__Extracted information__
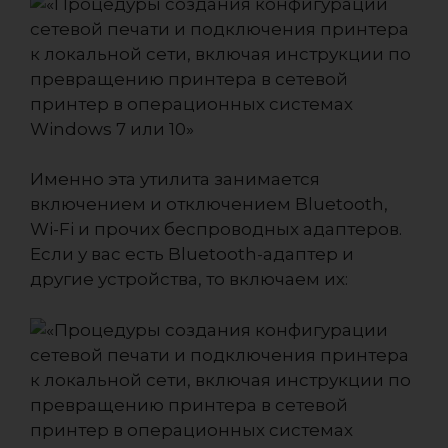
Именно эта утилита занимается
включением и отключением Bluetooth,
Wi-Fi и прочих беспроводных адаптеров.
Если у вас есть Bluetooth-адаптер и
другие устройства, то включаем их:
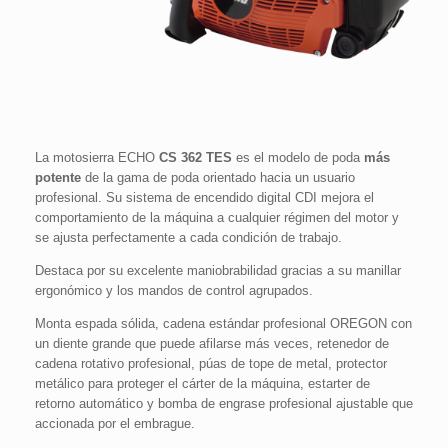
La motosierra ECHO
CS 362 TES
es el modelo de poda
más
potente
de la gama de poda orientado hacia un usuario
profesional. Su sistema de encendido digital CDI mejora el
comportamiento de la máquina a cualquier régimen del motor y
se ajusta perfectamente a cada condición de trabajo.
Destaca por su excelente maniobrabilidad gracias a su manillar
ergonómico y los mandos de control agrupados.
Monta espada sólida, cadena estándar profesional OREGON con
un diente grande que puede afilarse más veces, retenedor de
cadena rotativo profesional, púas de tope de metal, protector
metálico para proteger el cárter de la máquina, estarter de
retorno automático y bomba de engrase profesional ajustable que
accionada por el embrague.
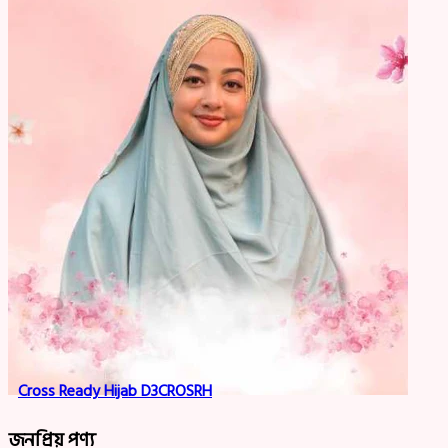
Cross Ready Hijab D3CROSRH
জনপ্রিয় পণ্য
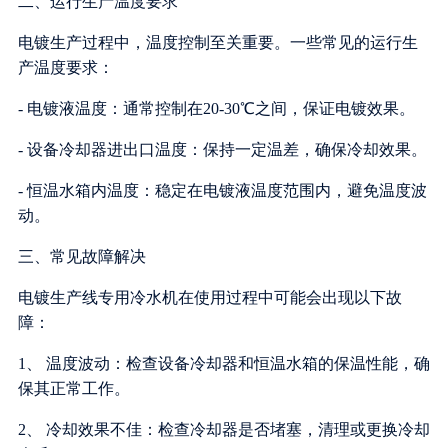
二、运行生产温度要求
电镀生产过程中，温度控制至关重要。一些常见的运行生
产温度要求：
- 电镀液温度：通常控制在20-30℃之间，保证电镀效果。
- 设备冷却器进出口温度：保持一定温差，确保冷却效果。
- 恒温水箱内温度：稳定在电镀液温度范围内，避免温度波
动。
三、常见故障解决
电镀生产线专用冷水机在使用过程中可能会出现以下故
障：
1、 温度波动：检查设备冷却器和恒温水箱的保温性能，确
保其正常工作。
2、 冷却效果不佳：检查冷却器是否堵塞，清理或更换冷却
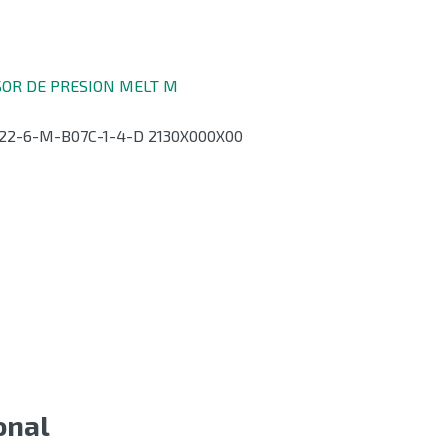
ISOR DE PRESION MELT M
2-6-M-B07C-1-4-D 2130X000X00
onal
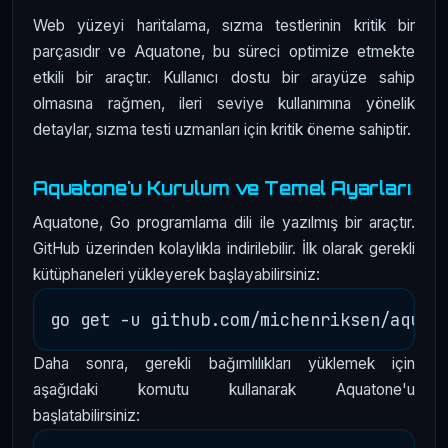
Web yüzeyi haritalama, sızma testlerinin kritik bir
parçasıdır ve Aquatone, bu süreci optimize etmekte
etkili bir araçtır. Kullanıcı dostu bir arayüze sahip
olmasına rağmen, ileri seviye kullanımına yönelik
detaylar, sızma testi uzmanları için kritik öneme sahiptir.
Aquatone'u Kurulum ve Temel Ayarları
Aquatone, Go programlama dili ile yazılmış bir araçtır.
GitHub üzerinden kolaylıkla indirilebilir. İlk olarak gerekli
kütüphaneleri yükleyerek başlayabilirsiniz:
Daha sonra, gerekli bağımlılıkları yüklemek için
aşağıdaki komutu kullanarak Aquatone'u
başlatabilirsiniz:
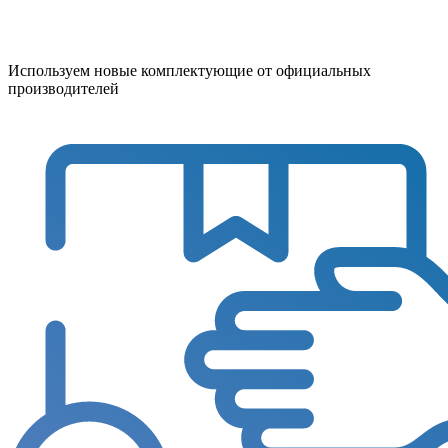
Используем новые комплектующие от официальных
производителей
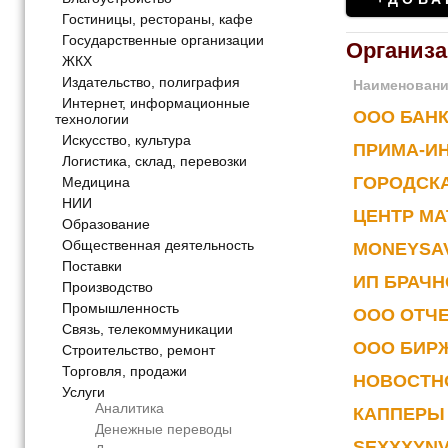
Гостиницы, рестораны, кафе
Государственные организации
Организ
ЖКХ
Издательство, полиграфия
Наименован
Интернет, информационные
ООО БАН
технологии
Искусство, культура
ПРИМА-И
Логистика, склад, перевозки
ГОРОДСК
Медицина
НИИ
ЦЕНТР МА
Образование
Общественная деятельность
MONEYSAV
Поставки
ИП БРАЧН
Производство
Промышленность
ООО ОТЧЕ
Связь, телекоммуникации
ООО БИРЖ
Строительство, ремонт
Торговля, продажи
НОВОСТНО
Услуги
Аналитика
КАППЕРЫ
Денежные переводы
SEXXXYN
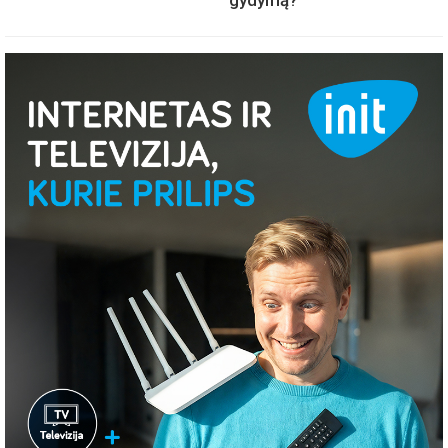
gydymą?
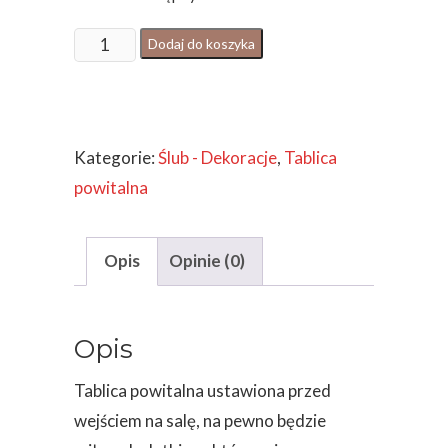
ilość
Dodaj do koszyka
TABLICA
POWITALNA
LUSTRO
Kategorie:
Ślub - Dekoracje
,
Tablica
W
powitalna
ZŁOTEJ
RAMIE
Opis
Opinie (0)
Opis
Tablica powitalna ustawiona przed
wejściem na salę, na pewno będzie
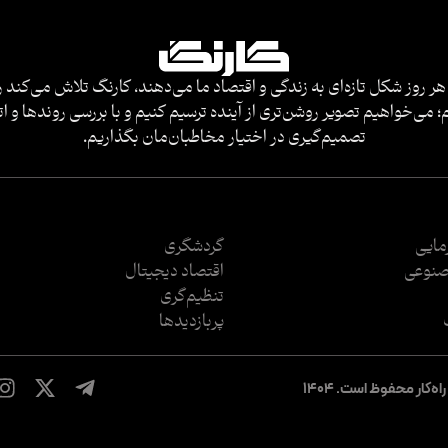
هر روز شکل تازه‌ای به زندگی و اقتصاد ما می‌دهند، کارنگ تلاش می‌کند ر
 می‌خواهیم تصویر روشن‌تری از آینده ترسیم کنیم و با بررسی روندها و ات
تصمیم‌گیری در اختیار مخاطبان‌مان بگذاریم.
رمایی
گردشگری
نوعی
اقتصاد دیجیتال
تنظیم‌گری
پربازدید‌ها
‌کار محفوظ است. ۱۴۰۴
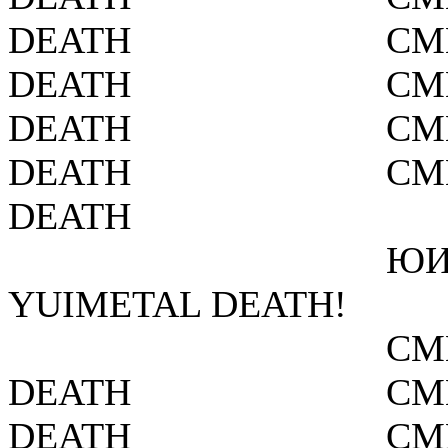
DEATH
СМ
DEATH
СМ
DEATH
СМ
DEATH
СМ
DEATH
ЮИ
YUIMETAL DEATH!
СМ
DEATH
СМ
DEATH
СМ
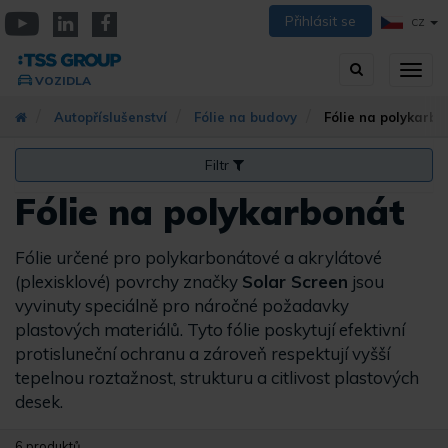
Přejít
Přihlásit se
CZ
k
YouTube
Linkedin
Facebook
hlavnímu
Vyhledávání
Přep
obsahu
VOZIDLA
zobra
navig
Autopříslušenství
Fólie na budovy
Fólie na polykarbo
Filtr
Fólie na polykarbonát
Fólie určené pro polykarbonátové a akrylátové
(plexisklové) povrchy značky
Solar Screen
jsou
vyvinuty speciálně pro náročné požadavky
plastových materiálů. Tyto fólie poskytují efektivní
protisluneční ochranu a zároveň respektují vyšší
tepelnou roztažnost, strukturu a citlivost plastových
desek.
6 produktů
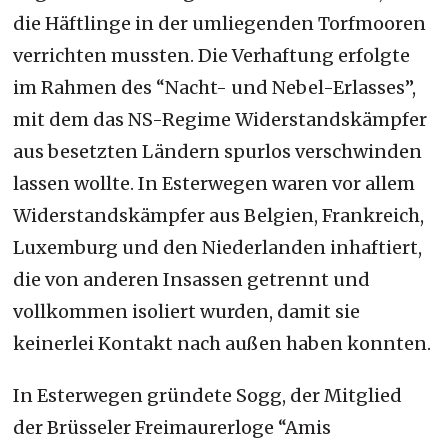
die Häftlinge in der umliegenden Torfmooren
verrichten mussten. Die Verhaftung erfolgte
im Rahmen des “Nacht- und Nebel-Erlasses”,
mit dem das NS-Regime Widerstandskämpfer
aus besetzten Ländern spurlos verschwinden
lassen wollte. In Esterwegen waren vor allem
Widerstandskämpfer aus Belgien, Frankreich,
Luxemburg und den Niederlanden inhaftiert,
die von anderen Insassen getrennt und
vollkommen isoliert wurden, damit sie
keinerlei Kontakt nach außen haben konnten.
In Esterwegen gründete Sogg, der Mitglied
der Brüsseler Freimaurerloge “Amis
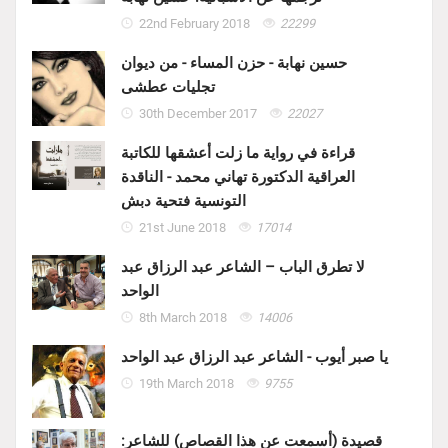
22nd February 2018
22299
حسين نهابة - حزن المساء - من ديوان
تجليات عطشى
30th December 2017
22027
قراءة في رواية ما زلت أعشقها للكاتبة
العراقية الدكتورة تهاني محمد - الناقدة
التونسية فتحية دبش
21st June 2018
17014
لا تطرق الباب – الشاعر عبد الرزاق عبد
الواحد
8th March 2018
14006
يا صبر أيوب - الشاعر عبد الرزاق عبد الواحد
19th March 2018
9755
قصيدة (أسمعت عن هذا القصاص) للشاعر:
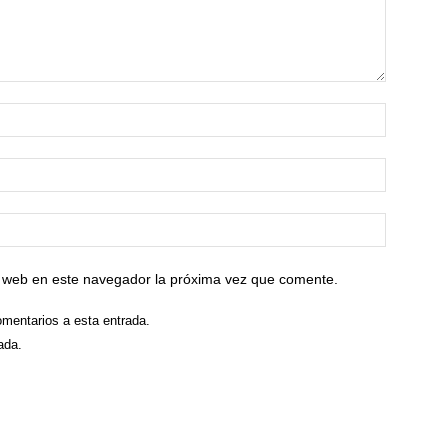
io web en este navegador la próxima vez que comente.
omentarios a esta entrada.
ada.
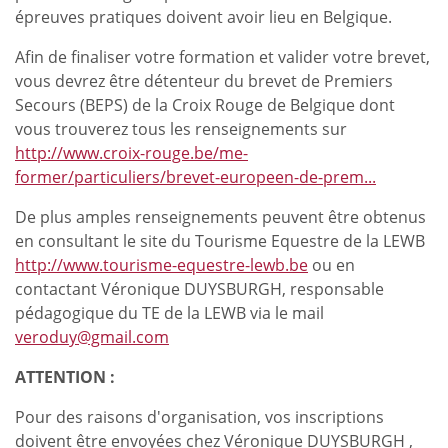
épreuves pratiques doivent avoir lieu en Belgique.
Afin de finaliser votre formation et valider votre brevet,
vous devrez être détenteur du brevet de Premiers
Secours (BEPS) de la Croix Rouge de Belgique dont
vous trouverez tous les renseignements sur
http://www.croix-rouge.be/me-
former/particuliers/brevet-europeen-de-prem...
De plus amples renseignements peuvent être obtenus
en consultant le site du Tourisme Equestre de la LEWB
http://www.tourisme-equestre-lewb.be
ou en
contactant Véronique DUYSBURGH, responsable
pédagogique du TE de la LEWB via le mail
veroduy@gmail.com
ATTENTION :
Pour des raisons d'organisation, vos inscriptions
doivent être envoyées chez Véronique DUYSBURGH ,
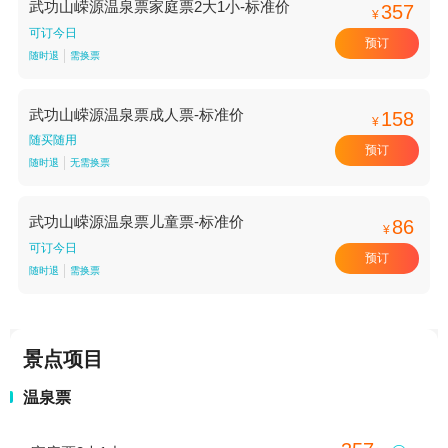
武功山嵘源温泉票家庭票2大1小-标准价
357
¥
可订今日
预订
随时退
需换票
武功山嵘源温泉票成人票-标准价
158
¥
随买随用
预订
随时退
无需换票
武功山嵘源温泉票儿童票-标准价
86
¥
可订今日
预订
随时退
需换票
景点项目
温泉票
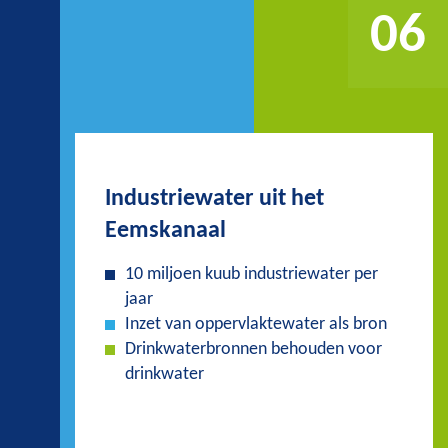
06
Industriewater uit het
Eemskanaal
10 miljoen kuub industriewater per
jaar
Inzet van oppervlaktewater als bron
Drinkwaterbronnen behouden voor
drinkwater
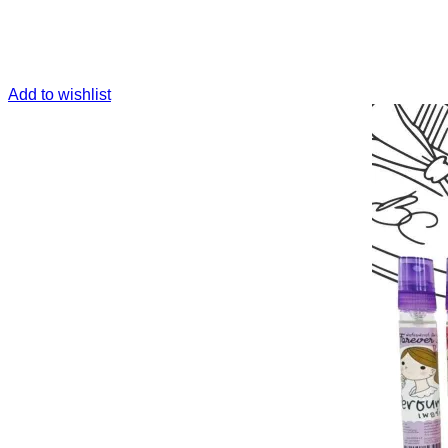
Add to wishlist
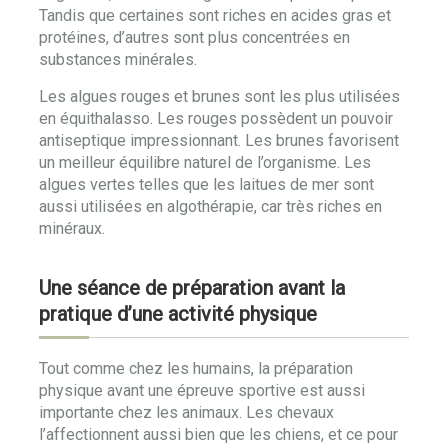
Tandis que certaines sont riches en acides gras et
protéines, d’autres sont plus concentrées en
substances minérales.
Les algues rouges et brunes sont les plus utilisées
en équithalasso. Les rouges possèdent un pouvoir
antiseptique impressionnant. Les brunes favorisent
un meilleur équilibre naturel de l’organisme. Les
algues vertes telles que les laitues de mer sont
aussi utilisées en algothérapie, car très riches en
minéraux.
Une séance de préparation avant la
pratique d’une activité physique
Tout comme chez les humains, la préparation
physique avant une épreuve sportive est aussi
importante chez les animaux. Les chevaux
l’affectionnent aussi bien que les chiens, et ce pour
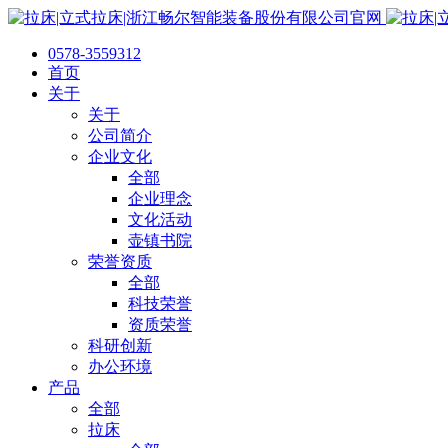
0578-3559312
首页
关于
关于
公司简介
企业文化
全部
企业理念
文化活动
壶镇书院
荣誉资质
全部
科技荣誉
资质荣誉
科研创新
办公环境
产品
全部
拉床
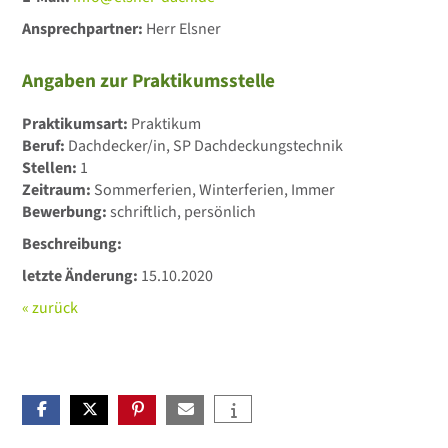
Ansprechpartner:
Herr Elsner
Angaben zur Praktikumsstelle
Praktikumsart:
Praktikum
Beruf:
Dachdecker/in, SP Dachdeckungstechnik
Stellen:
1
Zeitraum:
Sommerferien, Winterferien, Immer
Bewerbung:
schriftlich, persönlich
Beschreibung:
letzte Änderung:
15.10.2020
« zurück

__What is being asked__
Return only the stretch of the material above from the line holding "Monta espada sólida, cadena" through the line holding "accionada por el embrague.", copied exactly.

__Expected answer__
Monta espada sólida, cadena estándar profesional OREGON con
un diente grande que puede afilarse más veces, retenedor de
cadena rotativo profesional, púas de tope de metal, protector
metálico para proteger el cárter de la máquina, estarter de
retorno automático y bomba de engrase profesional ajustable que
accionada por el embrague.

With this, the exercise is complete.